Western Europe mostly has (ignoring the banlieues &c.) and its left reviles its rich alternatively for being do-nothing inbred aristos or being blackhearted neoliberal technocrats. It's human, but it's a shitty way to stay prosperous if everyone is well-off but you want to claw down the rich for making you feel bad about yourself. Once the only concern is social status, there's no justification for the state mucking around with it at all.

Everywhere else on earth (including the US lower classes) it's perfectly valid to work to improve basic conditions and perfectly valid to advocate taking from the rich to meet those needs. The fact that the US's upper class has mostly earned their wealth (unlike the most obnoxious rich in Europe) is what keeps most Americans from rallying to fix the structural problems; people don't feel as bitterly towards their higher status since they feel that hard workers and the lucky can still get ahead in the world.
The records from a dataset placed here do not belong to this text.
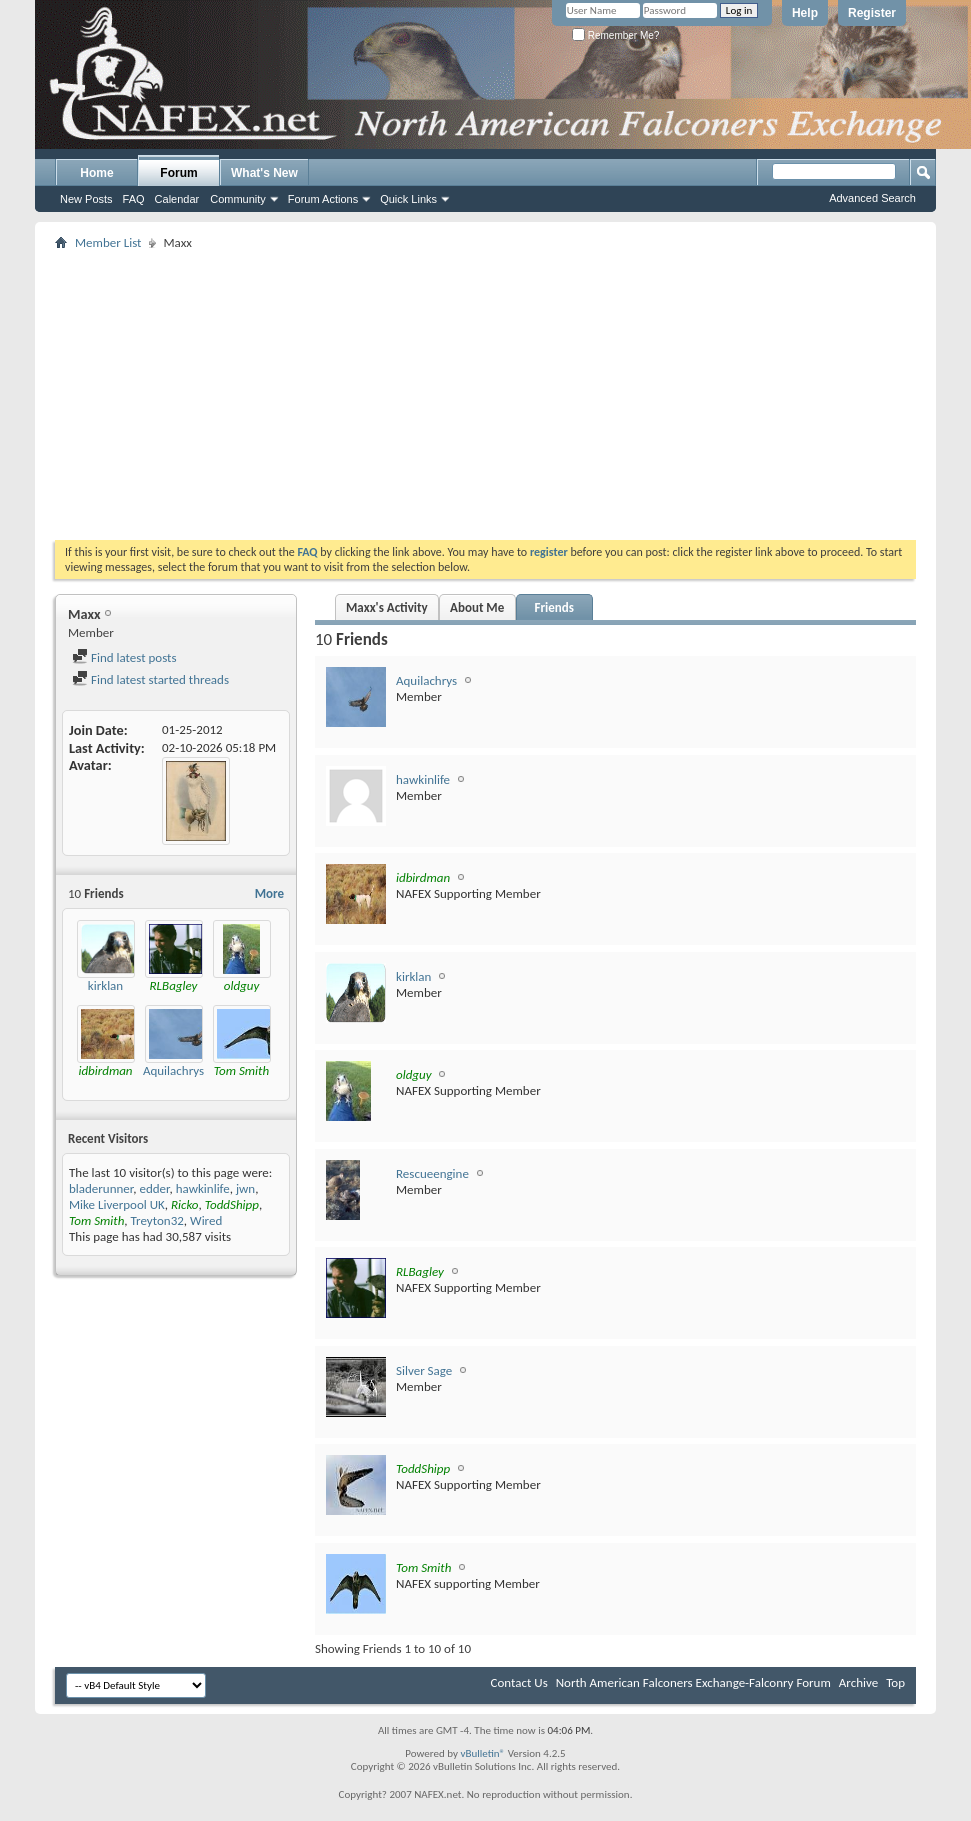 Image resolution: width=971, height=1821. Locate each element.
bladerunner (101, 1188)
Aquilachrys (173, 1070)
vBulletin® (482, 1753)
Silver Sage (424, 1370)
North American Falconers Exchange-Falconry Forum (693, 1682)
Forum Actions (323, 199)
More (269, 893)
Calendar (177, 199)
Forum (178, 173)
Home (96, 173)
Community (238, 199)
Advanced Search (872, 198)
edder (154, 1188)
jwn (245, 1188)
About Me (477, 607)
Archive (858, 1682)
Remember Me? (615, 35)
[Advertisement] (431, 395)
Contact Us (519, 1682)
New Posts (86, 199)
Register (872, 13)
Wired (206, 1220)
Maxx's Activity (387, 607)
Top (895, 1682)
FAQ (134, 199)
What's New (264, 173)
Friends (553, 607)
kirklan (105, 985)
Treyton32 (157, 1220)
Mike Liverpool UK (117, 1204)
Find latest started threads (150, 679)
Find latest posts (124, 657)
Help (805, 13)
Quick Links (408, 199)
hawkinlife (203, 1188)
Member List (108, 242)
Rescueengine (432, 1173) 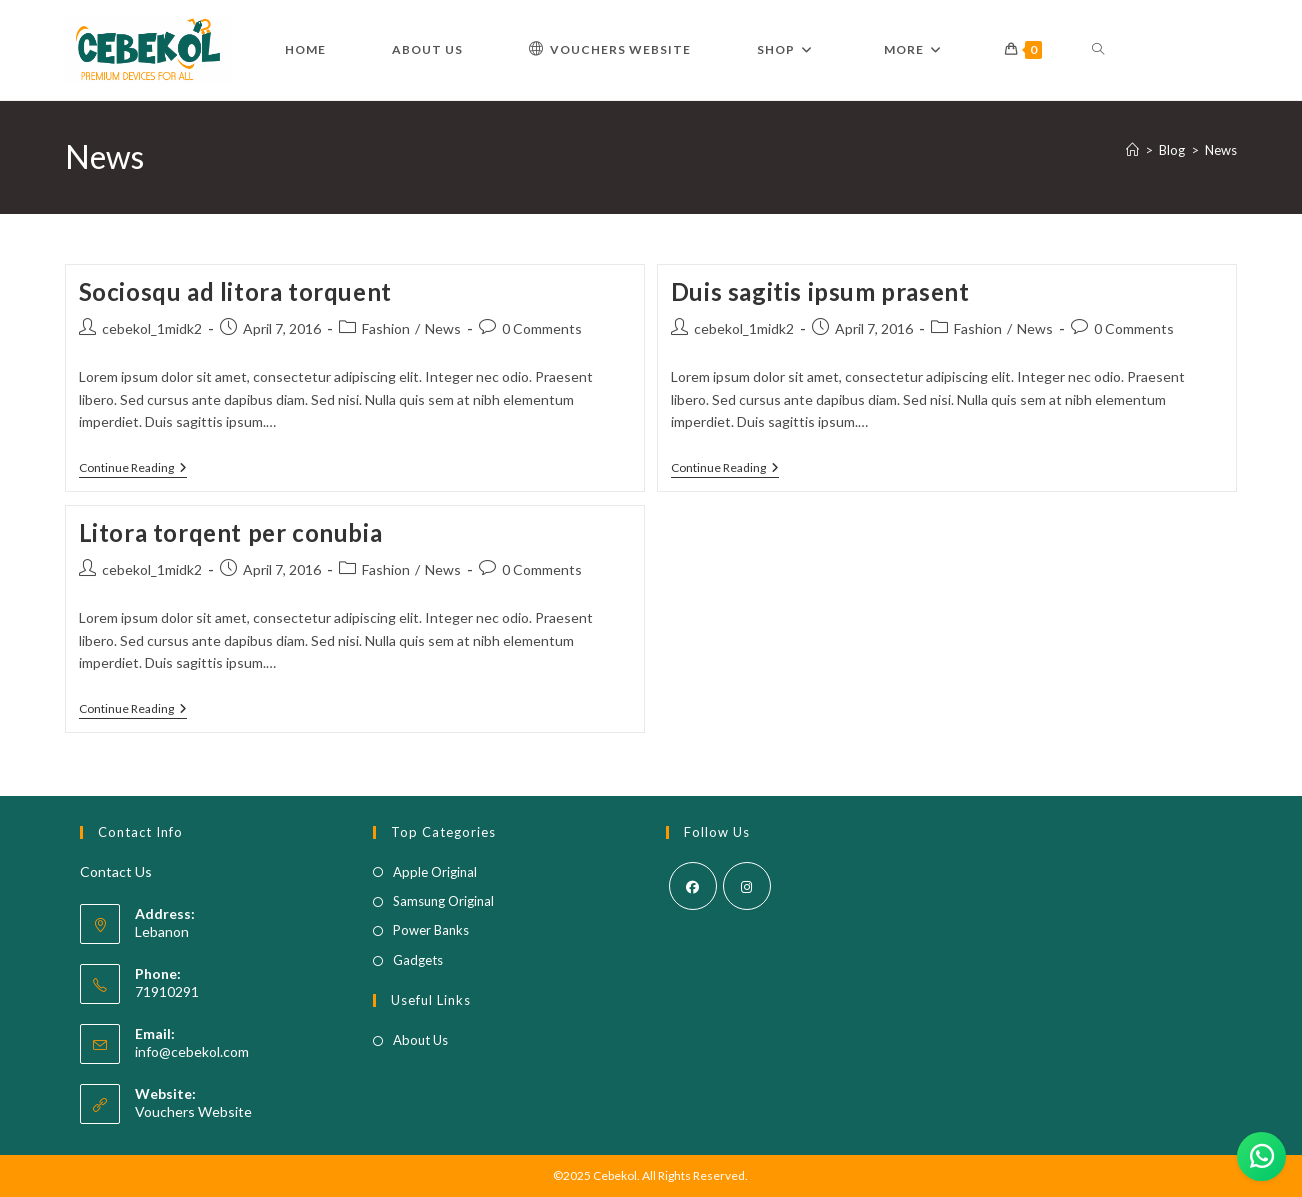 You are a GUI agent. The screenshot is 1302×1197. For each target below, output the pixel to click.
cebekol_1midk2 (152, 328)
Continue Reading (133, 469)
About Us (420, 1040)
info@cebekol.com (192, 1051)
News (1221, 150)
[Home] (1132, 150)
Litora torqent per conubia (231, 532)
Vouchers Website (193, 1111)
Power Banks (431, 930)
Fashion (386, 328)
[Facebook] (693, 886)
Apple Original (435, 872)
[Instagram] (747, 886)
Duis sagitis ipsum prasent (820, 291)
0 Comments (542, 328)
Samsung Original (443, 901)
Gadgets (418, 960)
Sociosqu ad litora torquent (235, 291) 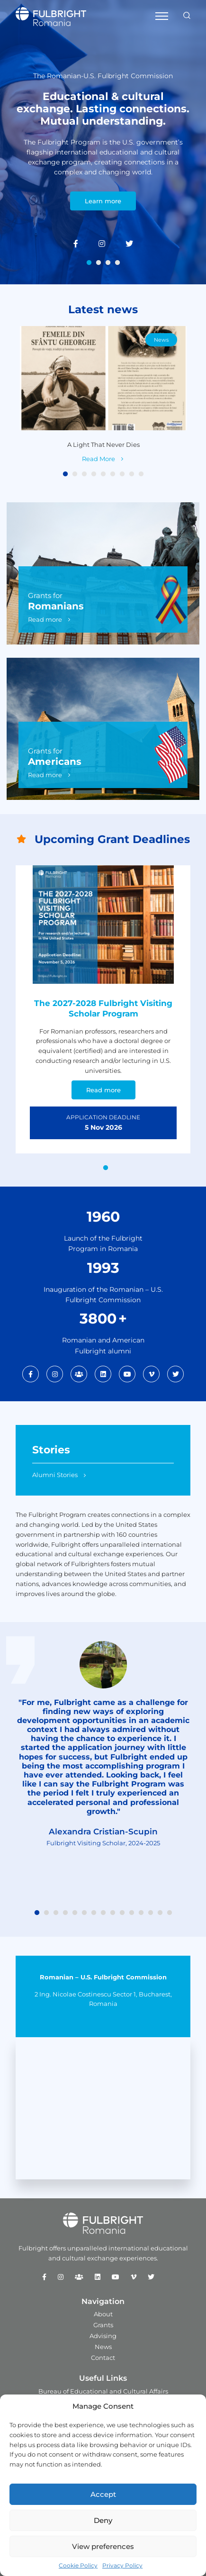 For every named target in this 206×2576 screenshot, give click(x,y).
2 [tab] (98, 263)
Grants (103, 2325)
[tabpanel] (103, 142)
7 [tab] (122, 474)
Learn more (103, 201)
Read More (98, 458)
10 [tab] (122, 1913)
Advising (103, 2336)
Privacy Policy (122, 2565)
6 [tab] (112, 474)
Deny (103, 2520)
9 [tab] (141, 474)
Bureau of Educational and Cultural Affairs (103, 2391)
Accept (103, 2494)
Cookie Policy (78, 2565)
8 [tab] (131, 474)
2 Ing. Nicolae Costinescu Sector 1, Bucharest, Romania (103, 1999)
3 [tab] (108, 263)
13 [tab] (150, 1913)
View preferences (103, 2546)
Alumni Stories (55, 1474)
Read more (45, 619)
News (160, 339)
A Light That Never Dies (103, 444)
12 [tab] (141, 1913)
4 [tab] (117, 263)
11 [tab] (131, 1913)
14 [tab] (160, 1913)
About (103, 2314)
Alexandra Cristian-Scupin (103, 1832)
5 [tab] (103, 474)
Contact (103, 2357)
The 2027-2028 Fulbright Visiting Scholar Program (103, 1008)
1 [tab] (89, 263)
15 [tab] (169, 1913) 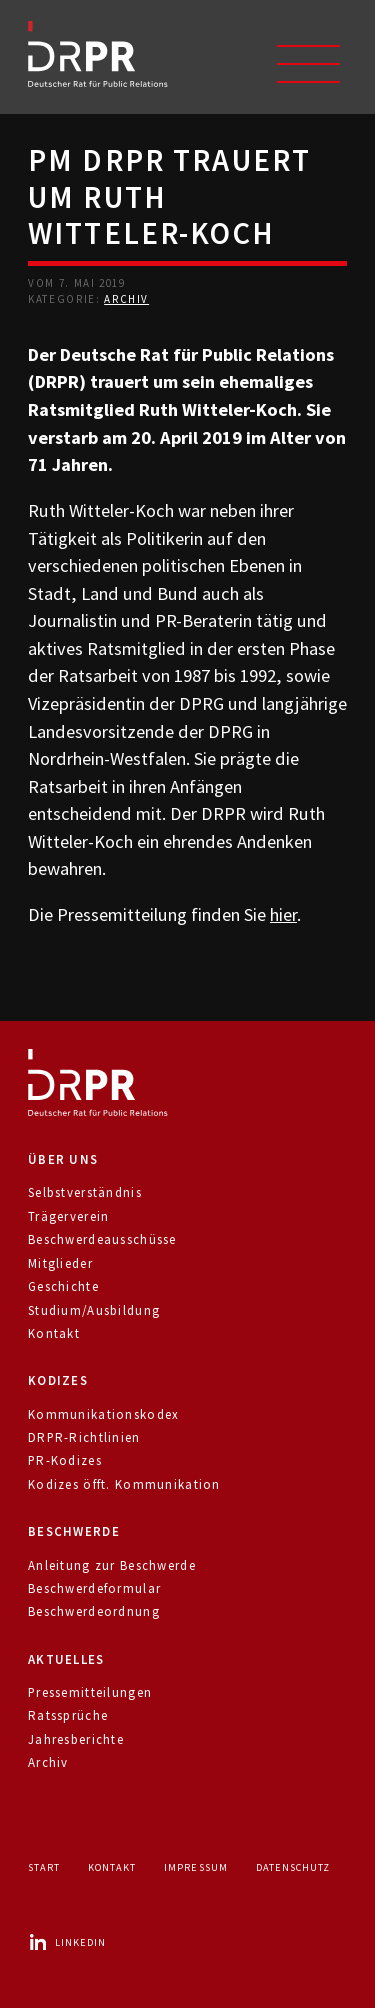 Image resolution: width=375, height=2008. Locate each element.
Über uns (63, 1159)
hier (283, 914)
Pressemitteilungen (90, 1692)
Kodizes (58, 1380)
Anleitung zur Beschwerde (112, 1565)
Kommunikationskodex (103, 1414)
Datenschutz (293, 1867)
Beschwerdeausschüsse (102, 1239)
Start (44, 1867)
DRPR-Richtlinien (84, 1437)
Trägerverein (68, 1216)
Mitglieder (60, 1263)
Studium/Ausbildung (94, 1310)
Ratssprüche (68, 1715)
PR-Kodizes (65, 1460)
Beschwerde (74, 1531)
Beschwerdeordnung (94, 1611)
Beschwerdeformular (94, 1588)
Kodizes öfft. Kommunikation (124, 1484)
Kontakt (54, 1333)
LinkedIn (67, 1942)
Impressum (195, 1867)
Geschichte (63, 1286)
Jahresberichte (76, 1739)
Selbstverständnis (85, 1192)
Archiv (126, 299)
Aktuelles (66, 1659) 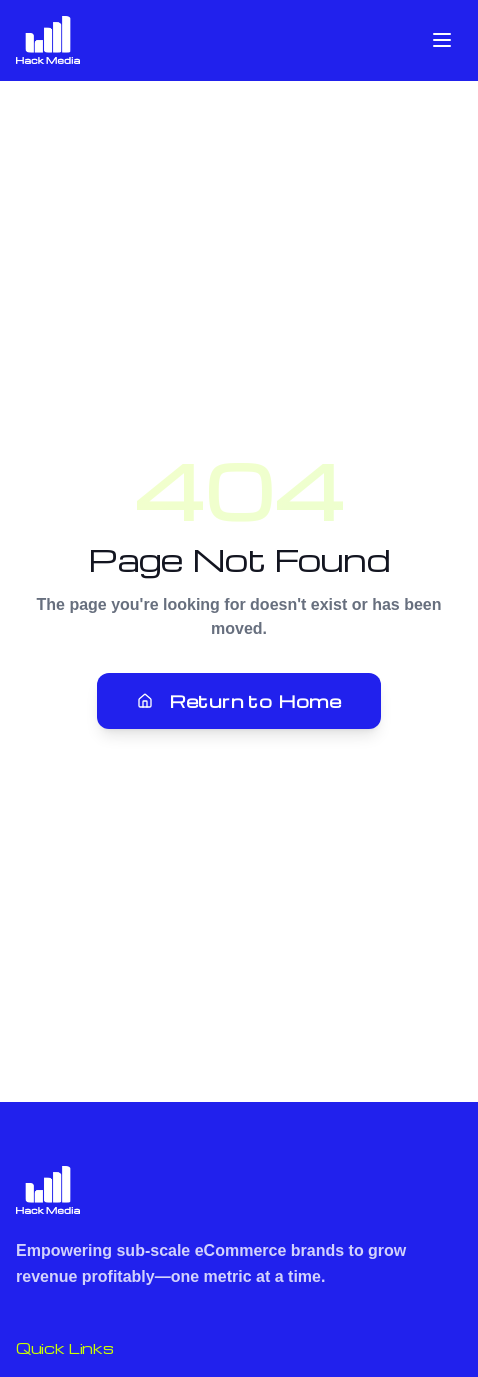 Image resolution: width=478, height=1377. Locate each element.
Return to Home (239, 700)
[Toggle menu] (442, 40)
People feel (sometimes incorrectly) that there's enough of a safety net for the poor and unlucky not to die and that the worst they face is bankruptcy from failure to work hard enough or to plan ahead. Meanwhile, the groups who strongly disagree with that idea—esp. African-Americans and spoiled upperclass kids who took on too much debt for useless degrees—are mostly behind completely distributionist policies. Most blacks have a completely valid argument, deserving better schools, better health care, &c.; none of the kids do, even though as a society we should make basic tertiary education like community college completely free to people with the time to use it to improve their lives and society.

In any case, @Denkt, you should probably stop arguing with the leftists here. You completely correctly realize that there's no moral justification to steal others' wealth just to make yourself (or even your class) feel better. You correctly realize that there's no happiness to be found by conspicuous consumption or envidious comparisons with your neighbors. They really don't, and they probably won't change their minds in an internet argument.

Getting back to the subject at hand,

These 3 five year plans together likely make up the most successful economic program in human history.
Nah.

I mean, yes, they were important and necessary and a great thing for broad-scale humanity but the actual speed of China's ascent during that period had much more to do with US mentoring & shepherding the country into the WTO, which functioned as China's own build-it-yrself Marshall Plan. As I wrote in greater detail at StackExchange, what was much more important were the changes brought in by Deng & co. in the late '70s and '80s. They don't show up as clearly on GDP charts precisely because the CCP started its economic reforms and opening up slowly, beginning with small-scale experiments and pilot projects. That hesitancy was entirely necessary, with the USSR and Russia showing the problem with pushing too hard too fast with market liberalization, especially in the lack of protections against financial exploitation by domestic or international elites. SE was asking about superpower status; you're asking about the economic miracle; but the important period for both were the '80s.